Unlike issuing new common shares, which dilutes existing shareholders directly, preferred shares sit in a different layer of the capital structure. Holders get priority on dividends and, typically, in liquidation scenarios. The tradeoff for Bitmine is straightforward: it avoids diluting common stockholders but commits to a fixed 9.50% annual dividend obligation, payable weekly in cash if declared by the board.

A 9.50% yield on $300M in preferred stock translates to roughly $28.5M per year in dividend obligations.

MAVAN and the staking infrastructure play

Part of the proceeds will fund expansion of MAVAN, the company’s institutional staking platform launched earlier this year.

Staking is how Ethereum’s proof-of-stake network validates transactions and secures the blockchain. Validators lock up ETH and earn rewards for doing so. For a company holding 5.42 million ETH, even modest staking yields generate substantial returns in absolute terms.
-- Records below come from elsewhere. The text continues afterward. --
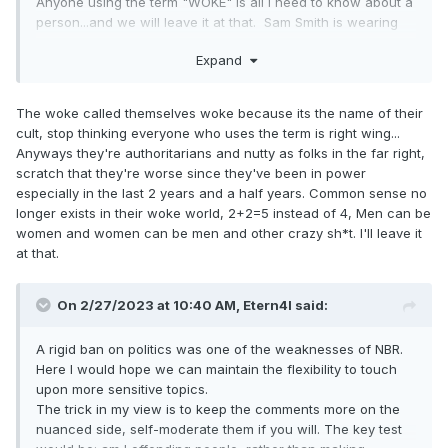
Anyone using the term "WOKE" is all I need to know about a
person...and we will leave it at that. Sam Smith is wearing
the red hat...he can't be WOKE....
Expand
The woke called themselves woke because its the name of their
cult, stop thinking everyone who uses the term is right wing...
Anyways they're authoritarians and nutty as folks in the far right,
scratch that they're worse since they've been in power
especially in the last 2 years and a half years. Common sense no
longer exists in their woke world, 2+2=5 instead of 4, Men can be
women and women can be men and other crazy sh*t. I'll leave it
at that.
On 2/27/2023 at 10:40 AM,
Etern4l
said:
A rigid ban on politics was one of the weaknesses of NBR.
Here I would hope we can maintain the flexibility to touch
upon more sensitive topics.
The trick in my view is to keep the comments more on the
nuanced side, self-moderate them if you will. The key test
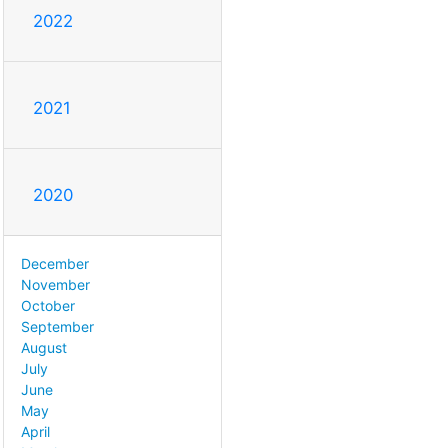
2022
2021
2020
December
November
October
September
August
July
June
May
April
MAVAN positions Bitmine to earn yield on its own holdings while also offering staking services to institutional clients.

Tom Lee, co-founder of Bitmine and well-known in financial circles as Fundstrat’s managing partner and a longtime crypto bull, has been vocal about Ethereum’s long-term value proposition.

What this means for investors

The preferred stock offering creates a new kind of instrument in the public crypto equity space. A 9.50% annual yield, paid weekly, from a company whose primary balance sheet asset is Ethereum. Bitmine’s ability to pay that dividend depends on the health of its ETH treasury and its staking revenue.

The unrealized loss of over $9B already signals the danger. Bitmine accumulated much of its ETH at higher prices, and the position hasn’t recovered.

The risk investors should watch most closely is the gap between the 9.50% dividend obligation and the yield Bitmine can actually generate from its ETH holdings through staking and other means. Perpetual preferred stock, by definition, has no maturity date, meaning that obligation doesn’t expire.